F5's principal threat research evangelist puts on his reporter hat to bring you some insights from one of the oldest hacker conferences there is.
Black Hat is 20 years old now, which sounds old, but it just goes to show you how young our industry is. If Black Hat were a person, it would still be too young to gamble in the city in which the event is held. Before diving into this year's details, let's have a look at a few event numbers to illustrate then vs. now.

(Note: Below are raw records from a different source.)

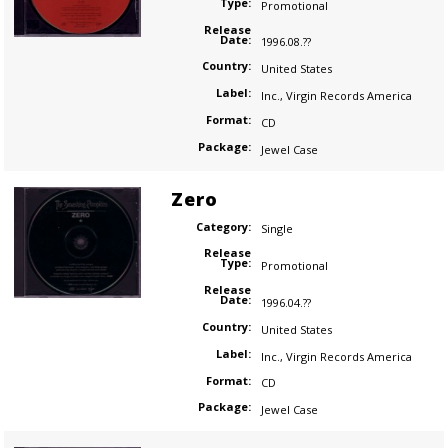
Type:
Promotional
Release
Date:
1996.08.??
Country:
United States
Label:
Inc.
,
Virgin Records America
Format:
CD
Package:
Jewel Case
Zero
Category:
Single
Release
Type:
Promotional
Release
Date:
1996.04.??
Country:
United States
Label:
Inc.
,
Virgin Records America
Format:
CD
Package:
Jewel Case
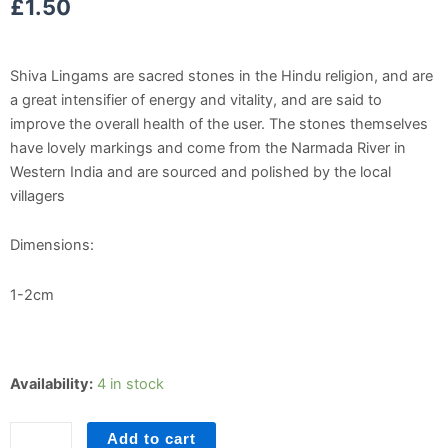
£
1.50
Shiva Lingams are sacred stones in the Hindu religion, and are
a great intensifier of energy and vitality, and are said to
improve the overall health of the user. The stones themselves
have lovely markings and come from the Narmada River in
Western India and are sourced and polished by the local
villagers
Dimensions:
1-2cm
Shiva
Availability:
4 in stock
Lingam
Tumblestone
Add to cart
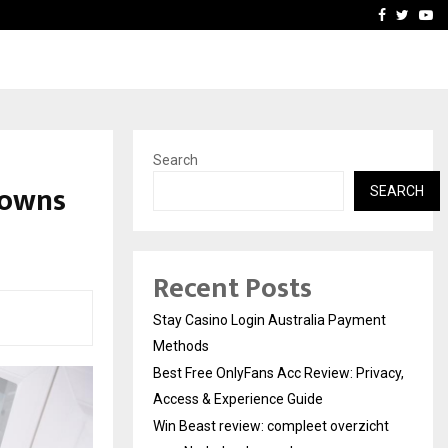
vacy, Access…
Win Beast review: comple
Facebook
Twitte
Yo
Search
Towns
SEARCH
Recent Posts
Stay Casino Login Australia Payment
Methods
Best Free OnlyFans Acc Review: Privacy,
Access & Experience Guide
Win Beast review: compleet overzicht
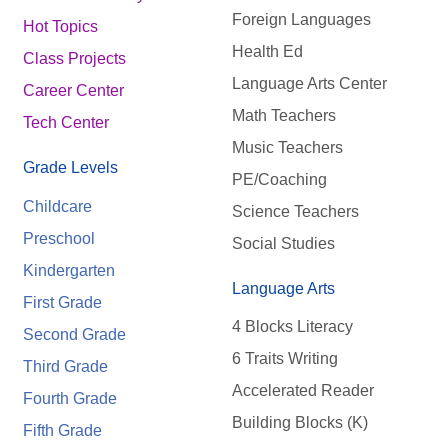
Foreign Languages
Hot Topics
Health Ed
Class Projects
Language Arts Center
Career Center
Math Teachers
Tech Center
Music Teachers
Grade Levels
PE/Coaching
Childcare
Science Teachers
Preschool
Social Studies
Kindergarten
Language Arts
First Grade
4 Blocks Literacy
Second Grade
6 Traits Writing
Third Grade
Accelerated Reader
Fourth Grade
Building Blocks (K)
Fifth Grade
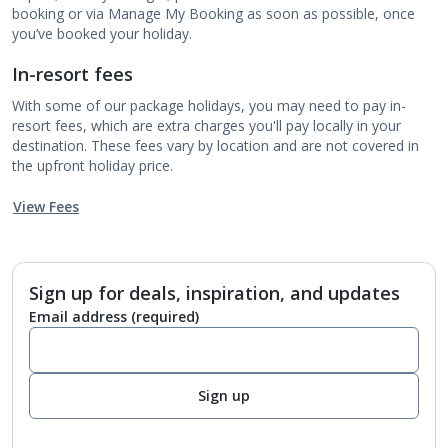
booking or via Manage My Booking as soon as possible, once
you’ve booked your holiday.
In-resort fees
With some of our package holidays, you may need to pay in-
resort fees, which are extra charges you'll pay locally in your
destination. These fees vary by location and are not covered in
the upfront holiday price.
View Fees
Sign up for deals, inspiration, and updates
Email address
(required)
Sign up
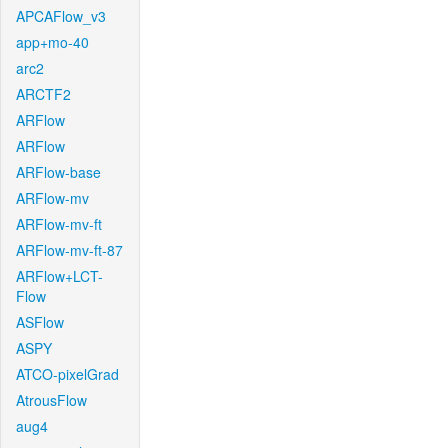
APCAFlow_v3
app+mo-40
arc2
ARCTF2
ARFlow
ARFlow
ARFlow-base
ARFlow-mv
ARFlow-mv-ft
ARFlow-mv-ft-87
ARFlow+LCT-
Flow
ASFlow
ASPY
ATCO-pixelGrad
AtrousFlow
aug4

|Black Hat Briefings, 1997||Black Hat, 2017|
Jeff Moss (a.k.a. the Dark Tangent), founder of both Black Hat and DEF CON, gave a keynote that was mostly a walk down memory lane. Nothing wrong with that, but there was little vision for the future communicated in his keynote. He did make a call for us “older” cyber vets to mentor the next generation of white hats so that we’d all have people to hire. Totally agree with that sentiment, which makes me want to finish the Hacking 101 class that I’ve been putting together for the little ones...
Alex Stamos is doing some things right. As the CISO of Facebook, he’s giving away $1,000,000 in prizes for best defensive research presented at USENIX. He’s also sponsoring educational programs to help those younger people get into cyber security and hardening our digital infrastructure with the Internet Bug Bounty project. He spent just a tad too long touting many of the outreach programs that Facebook is involved with, and not enough time addressing what many thought was the elephant in the room—combating the “human abuse” problems that relate to Facebook, such as fake news and cyber bullying.
Where Are the Zero-days, Man?
One common complaint about Black Hat is, “Where are the zero-days, man?” Well, according to Daniel Cuthbert, who presented at the Day Zero evening event, this year had more zero-days than in any Black Hat conference before it.
Case in point, when I landed in Las Vegas, my iPhone politely informed me that it wanted to update to latest version: iOS 10.3.3. Updating my computer, or even phone, at a hacker conference is something I think twice about.
But this phone update is the direct result of a zero-day released at Black Hat 2017. The “Broadpwn” vulnerability affects the Broadcom BCM43xx chipset, which is used by both iOS and Android handsets. So, props to you, Black Hat, for getting this, one of the biggest zero-days of the year, at your conference.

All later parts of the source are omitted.